What you really need to do is ensure the strength of your key, because if an attacker has the salt, IV, and cipher text, a brute-force attack can easily be done on weaker keys.
You should not generate an initialization vector from the secret key. The initialization vector should be unpredictable for a given message; if you generated it from the key (or a password used to generate a key), the IV will always be the same, which defeats its purpose.
The IV doesn't need to be secret, however. It's quite common to send it with the ciphertext, unprotected. Incorporating the IV in the URL is a lot easier than trying to keep track of the IV for a given link in some server-side state.
Salt and IVs have distinct applications, but they do act in similar ways.
Cryptographic "salt" is used in password-based key derivation algorithms; storing a hashed password for authentication is a special case of this function. Salt causes the same password to yield different hashes, and thwarts "dictionary attacks", where a hacker has pre-computed hash values for common passwords, and built a "reverse-lookup" index so that they can quickly discover a password for a given hash. Like an IV, the salt used is not a secret.
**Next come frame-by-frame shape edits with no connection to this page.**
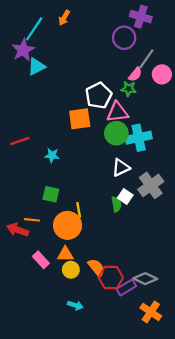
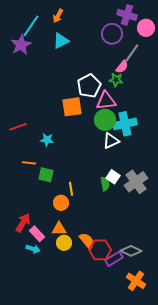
cyan triangle: (36, 67) -> (61, 41), moved
pink circle: (162, 74) -> (146, 28), moved
white triangle: (121, 168) -> (111, 141), moved
gray cross: (151, 185) -> (136, 182), moved
orange line: (32, 220) -> (29, 163), moved
orange circle: (68, 225) -> (61, 203), size x0.6
red arrow: (18, 230) -> (23, 223), moved, turned 102
cyan arrow: (75, 305) -> (33, 249), moved

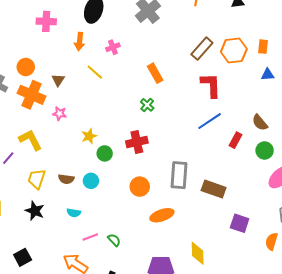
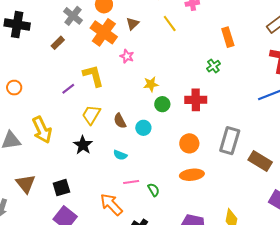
brown semicircle: (66, 179) -> (120, 121), turned 42
orange ellipse: (162, 215) -> (192, 175), moved

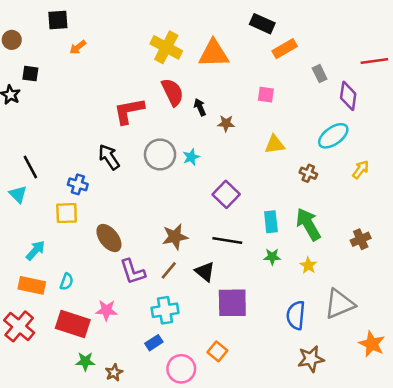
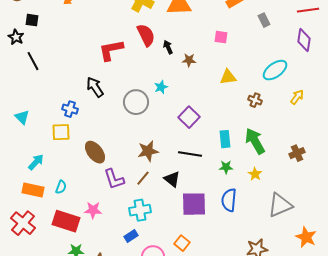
purple diamond: (348, 96) -> (304, 40), moved
gray circle: (160, 155) -> (136, 102), moved
black line: (30, 167) -> (33, 61), moved
blue semicircle: (296, 315) -> (229, 200), moved

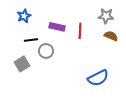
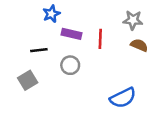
blue star: (24, 16) -> (51, 14), moved
gray circle: (46, 51) -> (70, 65), moved

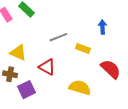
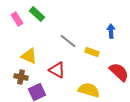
gray line: (58, 37) -> (68, 41), turned 60

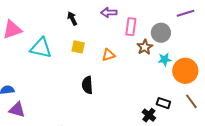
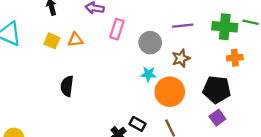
brown star: (145, 47) -> (181, 58), moved
orange triangle: (108, 55) -> (75, 40), moved
black semicircle: (87, 85) -> (67, 86), moved

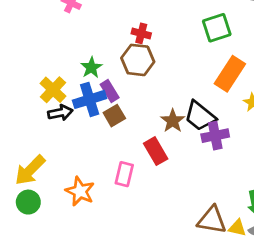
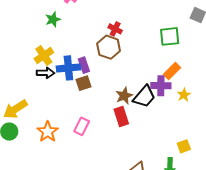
green star: (91, 68) -> (53, 19), moved
orange rectangle: (230, 74) -> (172, 71), size x0.7
black trapezoid: (200, 116) -> (144, 97), turned -100
purple cross: (215, 136) -> (161, 86), moved
red rectangle: (156, 151) -> (121, 117), moved

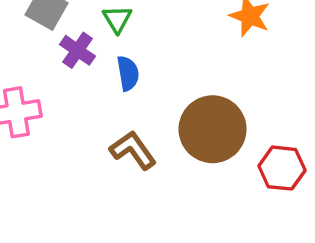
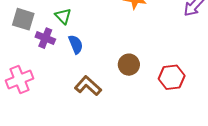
brown circle: (213, 129) -> (129, 65), size x0.6

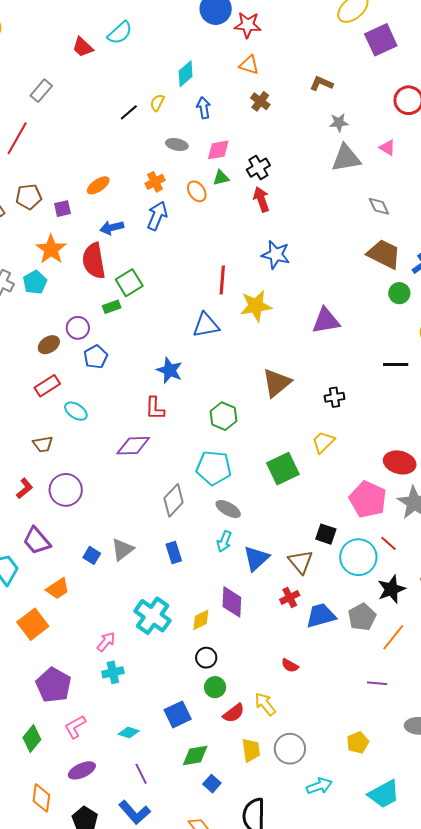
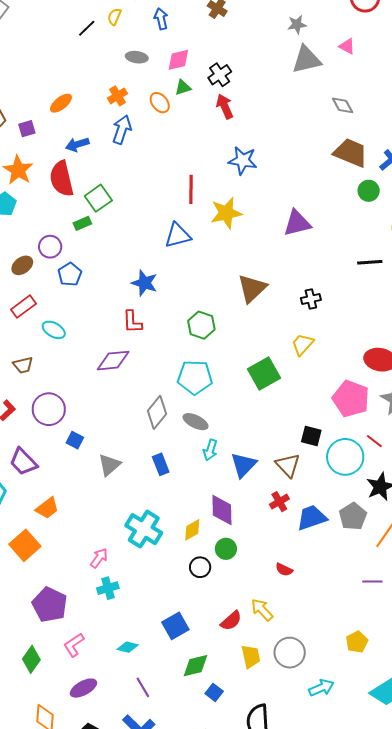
gray ellipse: (228, 509) -> (196, 422), moved
blue square: (92, 555) -> (75, 440), moved
green circle: (215, 687) -> (226, 549), moved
An initialization vector is used with block ciphers like DES and AES in a feedback mode like CBC. Each block is combined with the next block when it is encrypted. For example, under CBC, the previous block cipher text is XOR-ed with the plain text of the current block before encryption. The IV is randomly generated to serve as a dummy initial block to bootstrap the process.
Because a different IV is (or should be, at least) chosen for each message, when the same message is encrypted with the same key, the resulting cipher text is different. In that sense, an IV is very similar to a salt. A cryptographic random generator is usually the easiest and most secure source for a salt or an IV, so they have that similarity too.
Cryptography is very easy to mess up. If you are not confident about what you are doing, you should consider the value of the information you are protecting, and budget accordingly to get the training or consultation you need.